Redirected from Origin of Species
In it, Darwin presents a theory of evolution that is in most aspects identical to the theories now accepted by scientists. He carefully argues out this theory of evolution of species by natural selection by presenting all the accumulated scientific evidence from his voyage on the HMS Beagle. His theories were opposed to the then-accepted viewpoint of creationism. It is arguably one of the pivotal works in scientific history. Moreover, it was (and still is) eminently readable, even by the non-specialist (although it is very wordy and being intelligent is a prerequisite for comprehending the arguments and subtle nuances put forth by Darwin).

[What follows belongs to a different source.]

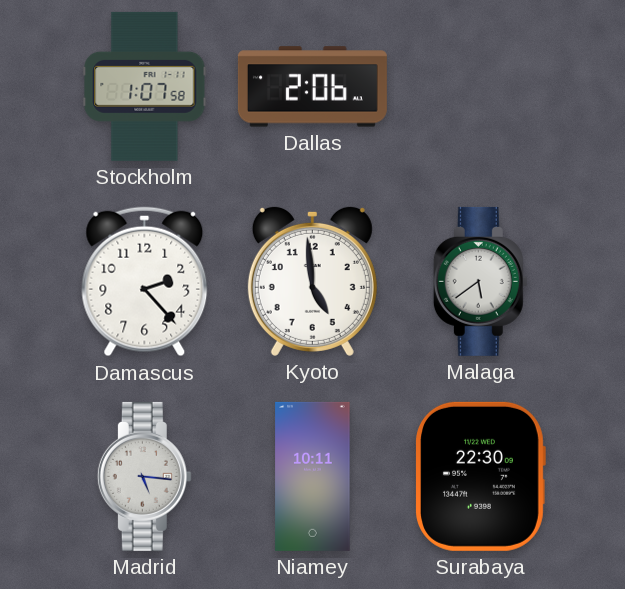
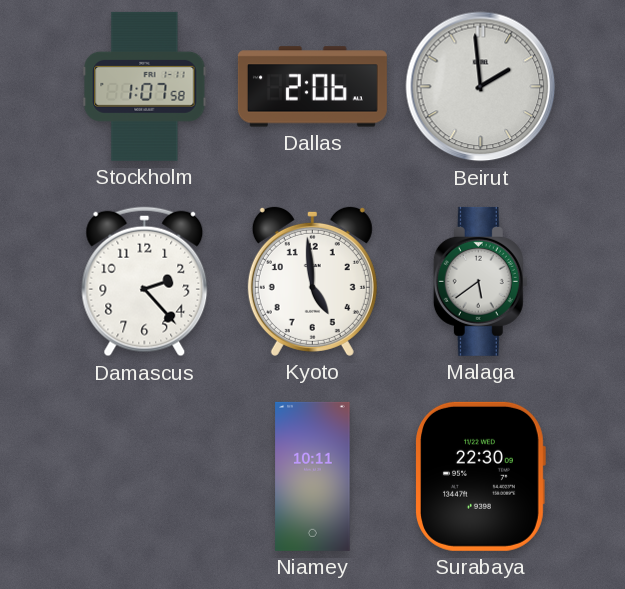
Beirut: none -> 1:59
Madrid: 5:16 -> none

Publication of "The Origin of Species" happened before Darwin had intended because of the independent development of a similar theory by Alfred Russel Wallace who sent Darwin his manuscript in 1858. A joint publication of Darwin/Wallace's theory of evolution was put forth the following year. Unfortunately, history has more or less erased Wallace from the original theory of evolution, much as it has erased socially less prominent scientists from their discoveries. Darwin descended from many generations of eminent naturalists in England while Wallace was relatively unknown.
Although Darwin himself was a fervent Victorian, he was forced to conclude, because of the accumulated evidence, that species did evolve over time. As such, he was well aware of the implications such a work would have on the study of the origins of humanity (see On the Descent of Man[?]).